The combination of MoreMagic services with Nokia Siemens Networks’ integrated Subscriber Data Management, Identity Management and Unified Charging provides a set of mobile payment services in this market segment.
LPTIC (Libya Post, Telecommunications and Information Technology Holding Company) is trialing Mobile Payment Solutions in close collaboration with Al Madar and Libyana, the two leading carriers in Libya.
LPTIC plans to extend mobile payments as a service to all carriers across Libya as an enhancement to its operations.
The project, which is set to run over a period of four months, will provide customers with access to basic financial services, which have previously been enjoyed only by a small percentage of the population, and access to NFC proximity payments for purchasing anywhere anytime.

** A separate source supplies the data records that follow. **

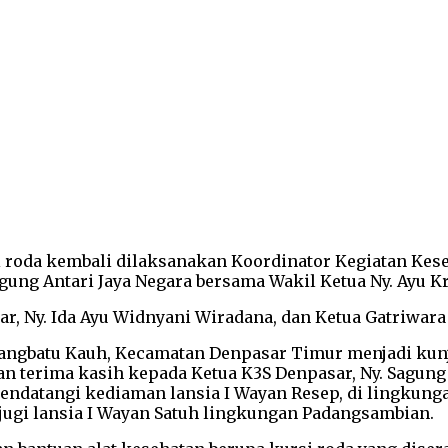
roda kembali dilaksanakan Koordinator Kegiatan Kesej
Sagung Antari Jaya Negara bersama Wakil Ketua Ny. Ayu K
r, Ny. Ida Ayu Widnyani Wiradana, dan Ketua Gatriwara
Yangbatu Kauh, Kecamatan Denpasar Timur menjadi ku
n terima kasih kepada Ketua K3S Denpasar, Ny. Sagung 
ndatangi kediaman lansia I Wayan Resep, di lingkunga
njugi lansia I Wayan Satuh lingkungan Padangsambian.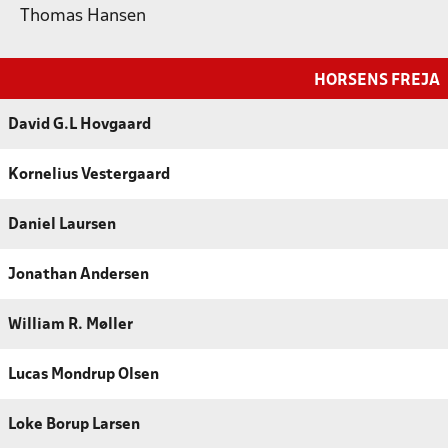
Thomas Hansen
HORSENS FREJA
David G.L Hovgaard
Kornelius Vestergaard
Daniel Laursen
Jonathan Andersen
William R. Møller
Lucas Mondrup Olsen
Loke Borup Larsen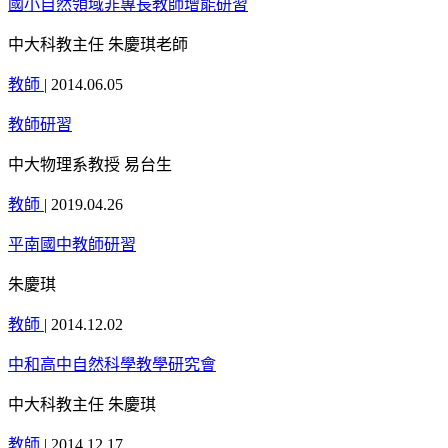
國小自然領域非專長教師增能研習
中大科教主任 朱慶琪老師
教師
|
2014.06.05
教師研習
中大物理系教授 易台生
教師
|
2019.04.26
平南國中教師研習
朱慶琪
教師
|
2014.12.02
中和高中自然科學教學研究會
中大科教主任 朱慶琪
教師
|
2014.12.17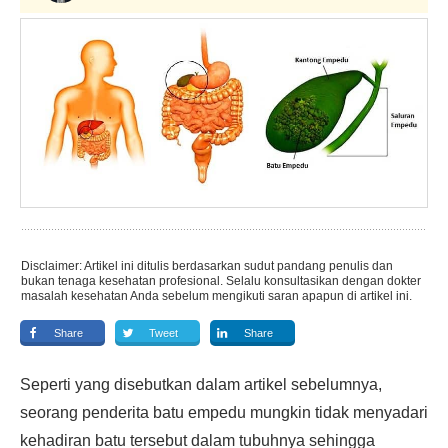
Disclaimer: Artikel ini ditulis berdasarkan sudut pandang penulis dan
bukan tenaga kesehatan profesional. Selalu konsultasikan dengan dokter
masalah kesehatan Anda sebelum mengikuti saran apapun di artikel ini.
Share
Tweet
Share
Seperti yang disebutkan dalam artikel sebelumnya,
seorang penderita batu empedu mungkin tidak menyadari
kehadiran batu tersebut dalam tubuhnya sehingga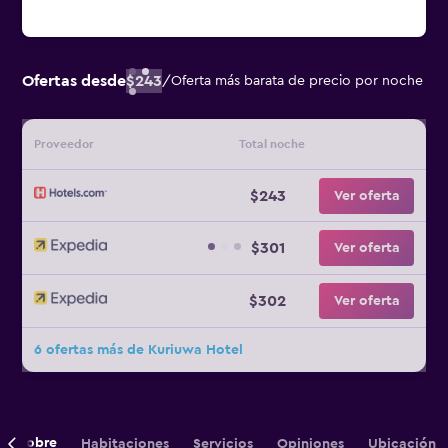
Ofertas desde
$243
/
Oferta más barata de precio por noche
Proveedor
Total noche
$243
Ver oferta
$301
Ver oferta
$302
Ver oferta
6 ofertas más de Kuriuwa Hotel
Sobre
Habitaciones
Servicios
Opiniones
Ubicación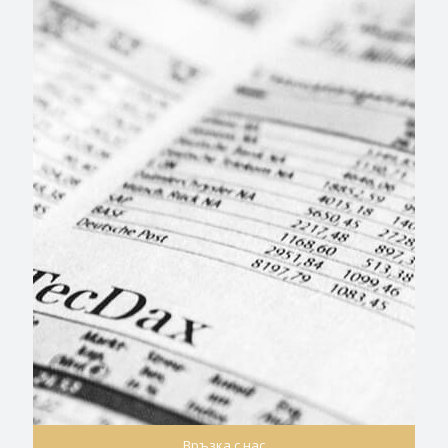
Връзка с нас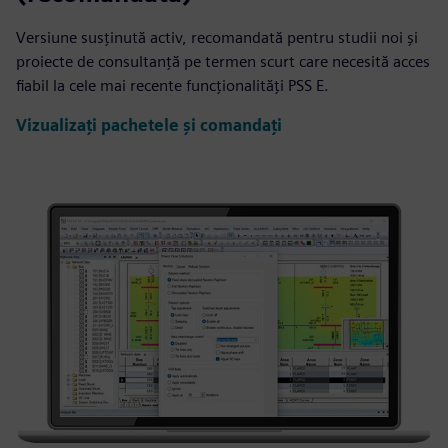
Versiune susținută activ, recomandată pentru studii noi și
proiecte de consultanță pe termen scurt care necesită acces
fiabil la cele mai recente funcționalități PSS E.
Vizualizați pachetele și comandați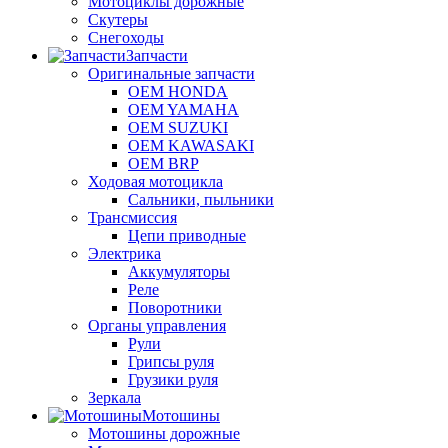
Мотоциклы дорожные
Скутеры
Снегоходы
Запчасти
Оригинальные запчасти
OEM HONDA
OEM YAMAHA
OEM SUZUKI
OEM KAWASAKI
OEM BRP
Ходовая мотоцикла
Сальники, пыльники
Трансмиссия
Цепи приводные
Электрика
Аккумуляторы
Реле
Поворотники
Органы управления
Рули
Грипсы руля
Грузики руля
Зеркала
Мотошины
Мотошины дорожные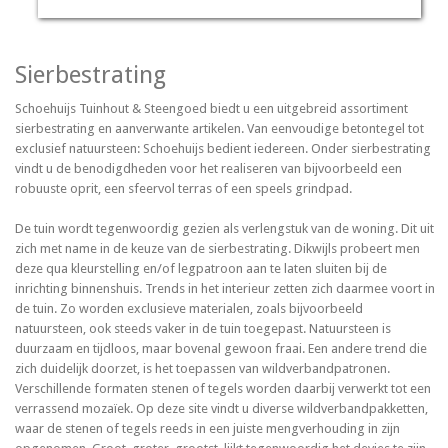
Sierbestrating
Schoehuijs Tuinhout & Steengoed biedt u een uitgebreid assortiment
sierbestrating en aanverwante artikelen. Van eenvoudige betontegel tot
exclusief natuursteen: Schoehuijs bedient iedereen. Onder sierbestrating
vindt u de benodigdheden voor het realiseren van bijvoorbeeld een
robuuste oprit, een sfeervol terras of een speels grindpad.
De tuin wordt tegenwoordig gezien als verlengstuk van de woning. Dit uit
zich met name in de keuze van de sierbestrating. Dikwijls probeert men
deze qua kleurstelling en/of legpatroon aan te laten sluiten bij de
inrichting binnenshuis. Trends in het interieur zetten zich daarmee voort in
de tuin. Zo worden exclusieve materialen, zoals bijvoorbeeld
natuursteen, ook steeds vaker in de tuin toegepast. Natuursteen is
duurzaam en tijdloos, maar bovenal gewoon fraai. Een andere trend die
zich duidelijk doorzet, is het toepassen van wildverbandpatronen.
Verschillende formaten stenen of tegels worden daarbij verwerkt tot een
verrassend mozaïek. Op deze site vindt u diverse wildverbandpakketten,
waar de stenen of tegels reeds in een juiste mengverhouding in zijn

MoreMagic has been tracking mobile payments implementations in the developed and the developing world, from mobile parking, mobile ticketing and lotteries to selling Wi-Fi vouchers and buying airtime, as well as paying for fast food and paying bills.
While there have already been a large number of use cases in the space, Mr. Gulati does not believe there is a single killer application that will get millions of people to use mobile payments overnight.
“There is a high probability that in the next five years, we will not see as many people using plastic credit cards as we see more credit card interfaces on mobile phones and more NFC implementation at the point of sale in metropolitan areas of the U.S.,” Mr. Gulati said.
“Our customers are primarily the carriers, which want to enable an ecosystem where multiple payments options are available through NFC,” he said.
“Carriers in certain countries may not have much to do when it comes to buy a movie ticket, but they want to create digital shopping malls and app stores.”
Mr. Gulati said that there will be some serious NFC pilots happening over the next 12 to 24 months.
Assuming that by the end of this year we have both Android and iPhone platforms supporting NFC, it will take another 12 to 18 months for some serious NFC applications and rollouts to take place.
“Mass-market adoption of NFC payments is still at least two or three years away,” Mr. Gulati said. “There are two real issues when it comes to enabling the mobile payments ecosystems—one is the revenue share, another is ‘Who owns the customer?’
“In its pilot mode where we are today, those lines are getting drawn in the sand right now—banks, financial institutions and credit card issuers are going to be very protective of their territory,” he said. “Carriers are saying that this is their customer and they should get the most value, and content providers will want a fair shake.
“Carriers will be able to make between 15 and 30 percent of these transactions in some cases, in others they may not—it will be worked out on an application-by-application basis.”